Shopify / ghostferry

The swiss army knife of live data migrations
https://shopify.github.io/ghostferry
MIT License
748 stars 70 forks source link

allow checksumtable verification during cutover only when overallstat… #255

Closed Manan007224 closed 3 years ago

Manan007224 commented 3 years ago

Currently we allow running the verificaiton via webui if and only if ghostferry is in wait-for-cutover or done phase. We should not allow ChecksumTable verification if we're in the wait-for-cutover because wait-for-cutover phase means that binlog-streamer is still running and neither source or target DB are read-only. Given that writes might be happening to source and target ChecksumTable verification will definetly fail.

This PR makes the ChecksumTable verification available only if ghostferry is in done phase.

shuhaowu commented 3 years ago

This is not correct. One common mode of operations is to turn the source database to be read-only during "wait-for-cutover". This would allow you to run the checksum table verifier and get a "correct" result.

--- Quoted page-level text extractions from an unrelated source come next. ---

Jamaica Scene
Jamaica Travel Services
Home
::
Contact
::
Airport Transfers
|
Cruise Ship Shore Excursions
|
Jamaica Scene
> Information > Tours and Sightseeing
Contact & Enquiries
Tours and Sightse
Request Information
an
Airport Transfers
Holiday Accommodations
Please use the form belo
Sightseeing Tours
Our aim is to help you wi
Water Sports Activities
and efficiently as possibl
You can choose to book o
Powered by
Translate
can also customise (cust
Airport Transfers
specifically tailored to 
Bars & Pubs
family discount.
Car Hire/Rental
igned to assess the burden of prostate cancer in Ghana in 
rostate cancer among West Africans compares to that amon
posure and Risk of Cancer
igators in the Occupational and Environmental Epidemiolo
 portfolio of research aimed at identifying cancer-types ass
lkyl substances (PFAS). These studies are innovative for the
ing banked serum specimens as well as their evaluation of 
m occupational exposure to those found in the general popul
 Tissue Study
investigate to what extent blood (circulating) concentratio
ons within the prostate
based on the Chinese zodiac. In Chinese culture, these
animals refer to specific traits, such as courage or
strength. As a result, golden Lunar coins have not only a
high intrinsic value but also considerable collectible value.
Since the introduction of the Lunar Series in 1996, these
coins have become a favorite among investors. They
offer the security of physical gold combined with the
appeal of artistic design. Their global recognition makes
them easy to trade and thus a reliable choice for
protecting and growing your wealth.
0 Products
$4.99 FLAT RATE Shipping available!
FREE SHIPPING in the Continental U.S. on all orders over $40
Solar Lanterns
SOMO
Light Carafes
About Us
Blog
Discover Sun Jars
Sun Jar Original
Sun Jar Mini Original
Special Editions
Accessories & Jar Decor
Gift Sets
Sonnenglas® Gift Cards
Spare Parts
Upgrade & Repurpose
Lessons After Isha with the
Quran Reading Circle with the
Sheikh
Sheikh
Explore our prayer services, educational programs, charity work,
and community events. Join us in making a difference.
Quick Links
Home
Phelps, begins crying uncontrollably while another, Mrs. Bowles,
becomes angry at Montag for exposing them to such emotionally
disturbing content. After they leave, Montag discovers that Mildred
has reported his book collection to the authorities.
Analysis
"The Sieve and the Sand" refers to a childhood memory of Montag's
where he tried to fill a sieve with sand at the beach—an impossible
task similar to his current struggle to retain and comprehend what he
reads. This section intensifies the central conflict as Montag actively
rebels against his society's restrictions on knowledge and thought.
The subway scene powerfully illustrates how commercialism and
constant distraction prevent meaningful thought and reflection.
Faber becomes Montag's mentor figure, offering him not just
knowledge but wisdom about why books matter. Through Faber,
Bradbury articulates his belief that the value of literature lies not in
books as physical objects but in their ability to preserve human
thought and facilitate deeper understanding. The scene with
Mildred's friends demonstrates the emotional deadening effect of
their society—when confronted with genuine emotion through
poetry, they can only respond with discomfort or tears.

Manan007224 commented 3 years ago

This is not correct. One common mode of operations is to turn the source database to be read-only during "wait-for-cutover". This would allow you to run the checksum table verifier and get a "correct" result.

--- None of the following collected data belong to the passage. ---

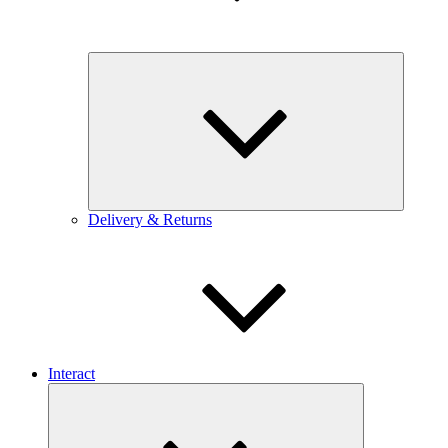
Expand
child
menu
Delivery & Returns
Interact
Expand
child
menu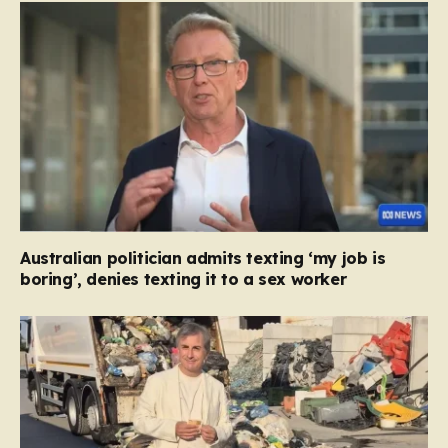
Australian politician admits texting ‘my job is
boring’, denies texting it to a sex worker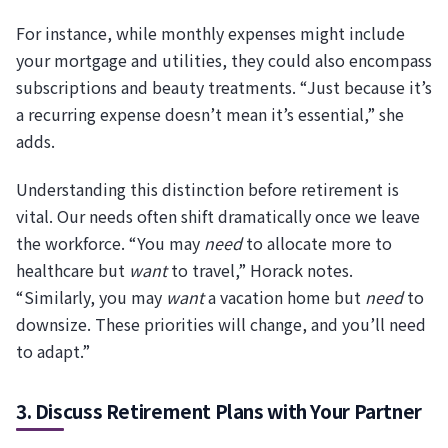
For instance, while monthly expenses might include
your mortgage and utilities, they could also encompass
subscriptions and beauty treatments. “Just because it’s
a recurring expense doesn’t mean it’s essential,” she
adds.
Understanding this distinction before retirement is
vital. Our needs often shift dramatically once we leave
the workforce. “You may
need
to allocate more to
healthcare but
want
to travel,” Horack notes.
“Similarly, you may
want
a vacation home but
need
to
downsize. These priorities will change, and you’ll need
to adapt.”
3. Discuss Retirement Plans with Your Partner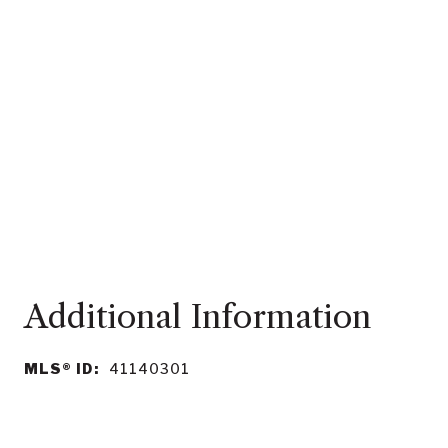
MLS® ID:
41140301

Although the source database would be read-only during "wait-for-cutover" this shouldn't mean that the target database would no longer have any writes. The reason is :-

To conclude the above points we can be for sure that binlog-streamer and binlog-writer has stopped only in done phase. Since binlog-writer and binlog-streamer can still be running during wait-for-cutover phase we can't gurantee that there are not writes happening to the target database and hence ChecksumTable verifier can fail.

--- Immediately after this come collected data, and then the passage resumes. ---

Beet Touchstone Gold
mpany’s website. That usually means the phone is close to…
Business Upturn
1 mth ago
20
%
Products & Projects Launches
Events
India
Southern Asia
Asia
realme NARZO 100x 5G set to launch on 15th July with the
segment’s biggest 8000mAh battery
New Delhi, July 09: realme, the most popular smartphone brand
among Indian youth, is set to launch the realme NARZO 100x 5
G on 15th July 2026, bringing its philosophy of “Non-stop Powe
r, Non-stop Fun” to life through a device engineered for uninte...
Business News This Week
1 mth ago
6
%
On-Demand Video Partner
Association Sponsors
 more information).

shuhaowu commented 3 years ago

You're right in the absolute/mathematical sense: we cannot be sure that the binlog streamer and writer is done until the done phase. After all, the OS scheduler could forever not schedule those goroutines and enter some sort of stuttering scenario such that the writes are forever buffered within Ghostferry. This, however, doesn't happen in practice. Generally, the binlog streamer and writer typically are done only a few seconds/minutes after you set the source db to be read-only. This is easy to verify by comparing the binlog streamer lag reported by Ghostferry with amount of time that passed since you made the DB read-only. After this verification, you can run the verifier at this stage, which should give you a "correct" result.

Additionally, there's an advantage to running this way: when Ghostferry is in wait-for-cutover, binlog streaming is technically not terminated (as you mentioned), even though in practise there should be no event. This allows you to "resume" streaming the binlog should you decide to abort the cutover, without having to go through interrupt and resume.

We should assume that the users of Ghostferry understand how Ghostferry work and this "advanced" usage of Ghostferry should not be artificially restricted simply due to a theoretical race condition that is unlikely to be observed in practise.

Now, with all that said, we can question if we named the states correctly, or if we should introduce extra states within Ghostferry to make all of this more clear. Right now, it's common for copydb, that cutover happens during the wait-for-cutover stage (which includes things like setting the source to read only, flipping the application to the new database, etc). Clicking "Allow automatic cutover" in the UI is simply a synonym to quit Ghostferry. This causes some confusion, even for me, and I'm interested in a way to refactor that part of the code.